Ockwells is an early example of a manor built without fortifications, which Sir Nikolaus Pevsner called "the most refined and the most sophisticated timber-framed mansion in England". It preserves a superb set of contemporary heraldic stained glass in the hall. Many of its bargeboards and other exterior timbers are run with rich mouldings and carved. Herringbone brickwork provides the infill.

==History==
The manor was originally given, in 1283, to Richard le Norreys, the chief cook to Queen Eleanor. It passed down through the Norreys family, ending up in the possession of Sir John Norreys, Keeper of the Wardrobe to Henry VI, who started re-building the manor in 1446.

In the windows of the great hall, Sir John inserted beautiful stained glass, proudly showcasing his Lancastrian connections by displaying the arms of his friends at Court:
- the King
- the Queen
- the Duke of Warwick
- Duke of Somerset
- Duke of Suffolk
- Bishop of Salisbury
- James Butler, 1st Earl of Wiltshire
- Sir John Wenlock, Baron Wenlock
- Baron Mortimer of Chirk
- Sir William Laken
- Sir Richard Nanfan
- Sir John Langford
- John Purye
- Richard Bulstrode
- Abingdon Abbey

The Norreys family lived there until 1517. At that time, Sir John's great-grandson, also Sir John, had to surrender the estate in return for a pardon after having murdered a certain John Enhold of Nettlebed. Ockwells was then owned by Sir John's uncle, Sir Thomas Fettiplace. It passed through the Fettiplace family, before being owned by the Day family.
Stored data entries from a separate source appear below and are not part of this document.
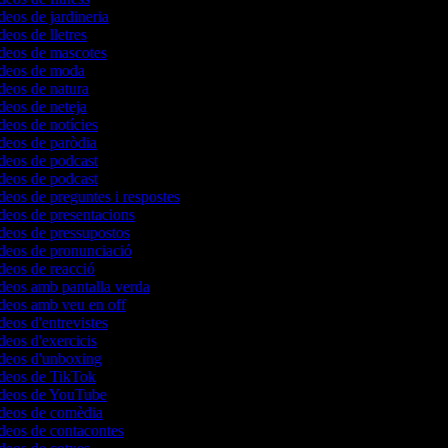
ídeos de jardineria
deos de lletres
ídeos de mascotes
vídeos de moda
ídeos de natura
ídeos de neteja
ídeos de notícies
ídeos de paròdia
ídeos de podcast
ídeos de podcast
ídeos de preguntes i respostes
ídeos de presentacions
ídeos de pressupostos
ídeos de pronunciació
ídeos de reacció
ídeos amb pantalla verda
ídeos amb veu en off
deos d'entrevistes
ídeos d'exercicis
ídeos d'unboxing
ídeos de TikTok
vídeos de YouTube
ídeos de comèdia
ídeos de contacontes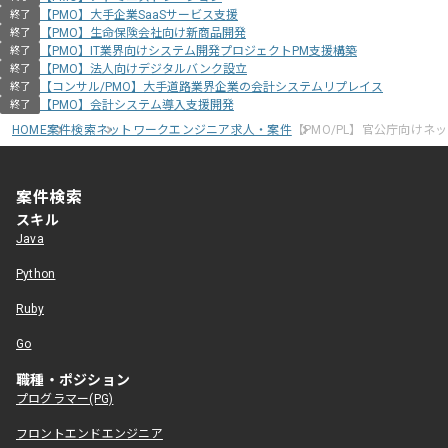
【PMO】大手企業SaaSサービス支援
終了
【PMO】生命保険会社向け新商品開発
終了
【PMO】IT業界向けシステム開発プロジェクトPM支援構築
終了
【PMO】法人向けデジタルバンク設立
終了
【コンサル/PMO】大手道路業界企業の会計システムリプレイス
終了
【PMO】会計システム導入支援開発
終了
HOME
案件検索
ネットワークエンジニア求人・案件
【PMO/PL】官公庁向けネ
案件検索
スキル
Java
Python
Ruby
Go
職種・ポジション
プログラマー(PG)
フロントエンドエンジニア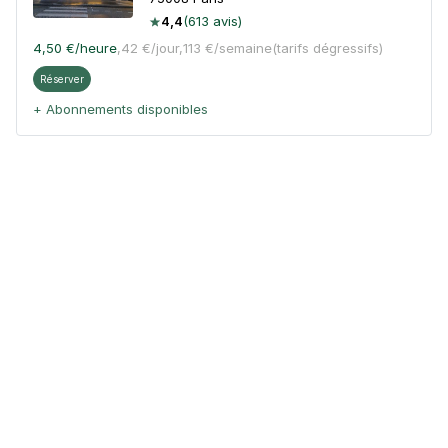
4,4
(613 avis)
4,50 €
/heure
,
42 €/jour,
113 €/semaine
(tarifs dégressifs)
Réserver
+ Abonnements disponibles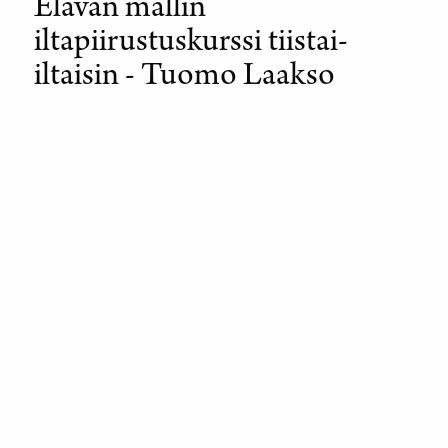
Elävän mallin
iltapiirustuskurssi tiistai-
iltaisin - Tuomo Laakso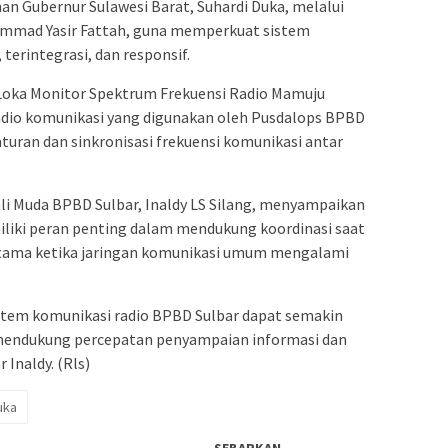
han Gubernur Sulawesi Barat, Suhardi Duka, melalui
mmad Yasir Fattah, guna memperkuat sistem
terintegrasi, dan responsif.
 Loka Monitor Spektrum Frekuensi Radio Mamuju
dio komunikasi yang digunakan oleh Pusdalops BPBD
gaturan dan sinkronisasi frekuensi komunikasi antar
i Muda BPBD Sulbar, Inaldy LS Silang, menyampaikan
liki peran penting dalam mendukung koordinasi saat
erutama ketika jaringan komunikasi umum mengalami
sistem komunikasi radio BPBD Sulbar dapat semakin
 mendukung percepatan penyampaian informasi dan
 Inaldy. (Rls)
uka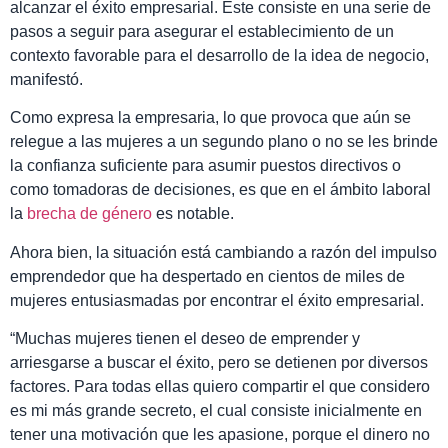
alcanzar el éxito empresarial. Éste consiste en una serie de
pasos a seguir para asegurar el establecimiento de un
contexto favorable para el desarrollo de la idea de negocio,
manifestó.
Como expresa la empresaria, lo que provoca que aún se
relegue a las mujeres a un segundo plano o no se les brinde
la confianza suficiente para asumir puestos directivos o
como tomadoras de decisiones, es que en el ámbito laboral
la
brecha de género
es notable.
Ahora bien, la situación está cambiando a razón del impulso
emprendedor que ha despertado en cientos de miles de
mujeres entusiasmadas por encontrar el éxito empresarial.
“Muchas mujeres tienen el deseo de emprender y
arriesgarse a buscar el éxito, pero se detienen por diversos
factores. Para todas ellas quiero compartir el que considero
es mi más grande secreto, el cual consiste inicialmente en
tener una motivación que les apasione, porque el dinero no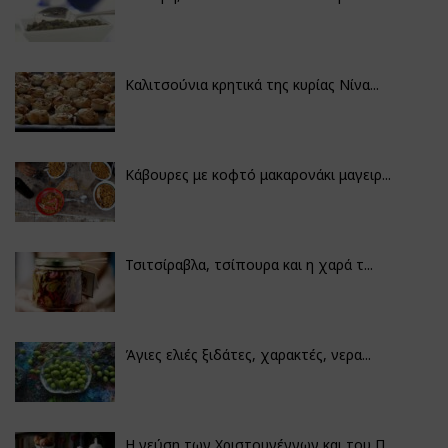
Καλιτσούνια κρητικά της κυρίας Νίνα...
Κάβουρες με κοφτό μακαρονάκι μαγειρ...
Τσιτσίραβλα, τσίπουρα και η χαρά τ...
Άγιες ελιές ξιδάτες, χαρακτές, νερα...
Η γεύση των Χριστουγέννων και του Π...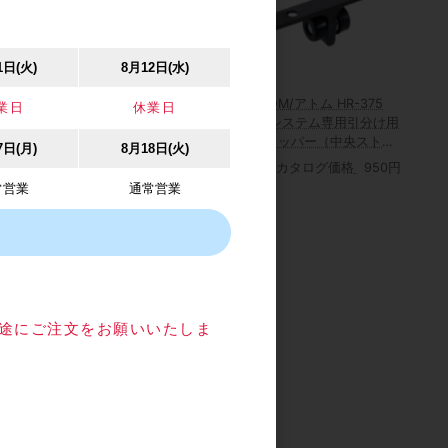
1日(火)
8月12日(水)
 FG-
ATOM/アトム AFD-3100
ATOM/アトム HR-375
業日
休業日
40） 前後調
キャッチ
HRシステム専用引分け用
ガイド
ストッパー（中央ストッ
7日(月)
8月18日(火)
カタログ価格
440円
パー）
価格
1,000円
カタログ価格
950円
常営業
通常営業
目途にご注文をお願いいたしま
 FG-051 引
ド 床付けタ
価格
250円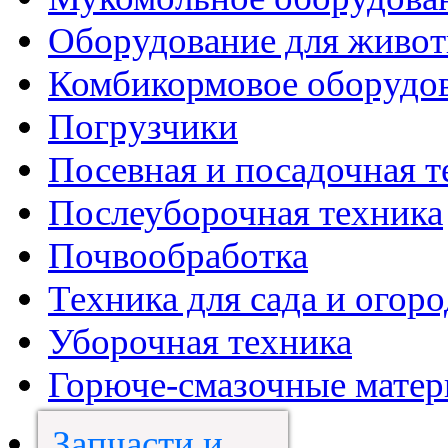
Оборудование для живот
Комбикормовое оборудо
Погрузчики
Посевная и посадочная т
Послеуборочная техника
Почвообработка
Техника для сада и огоро
Уборочная техника
Горюче-смазочные мате
Запчасти и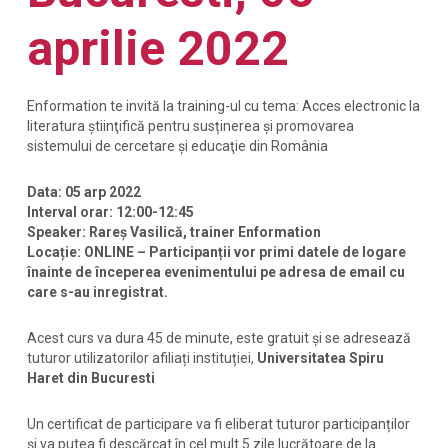
aprilie 2022
Enformation te invită la training-ul cu tema: Acces electronic la
literatura ştiinţifică pentru susținerea și promovarea
sistemului de cercetare și educaţie din România
Data: 05 arp 2022
Interval orar: 12:00-12:45
Speaker: Rareș Vasilică, trainer Enformation
Locație: ONLINE – Participanții vor primi datele de logare
înainte de începerea evenimentului pe adresa de email cu
care s-au inregistrat.
Acest curs va dura 45 de minute, este gratuit și se adresează
tuturor utilizatorilor afiliați instituției,
Universitatea Spiru
Haret din Bucuresti
Un certificat de participare va fi eliberat tuturor participanților
și va putea fi descărcat în cel mult 5 zile lucrătoare de la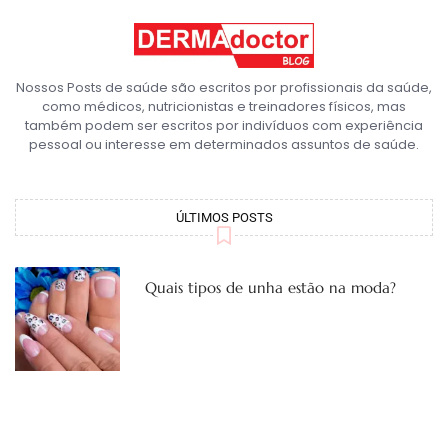
Nossos Posts de saúde são escritos por profissionais da saúde,
como médicos, nutricionistas e treinadores físicos, mas
também podem ser escritos por indivíduos com experiência
pessoal ou interesse em determinados assuntos de saúde.
ÚLTIMOS POSTS
Quais tipos de unha estão na moda?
In 1942 Ockwells' owner, Sir Edward Barry, wished to sell the estate to the National Trust for £75,000. James Lees-Milne, Secretary of the Country Houses Committee of the National Trust, could not justify this sum, and therefore the property was never handed over to the Trust. Lees-Milne revisited Ockwells in 1973 with architectural historian John Cornforth, who commented that the property is an 'over-restored fake' and deemed it too unimportant for the National Trust.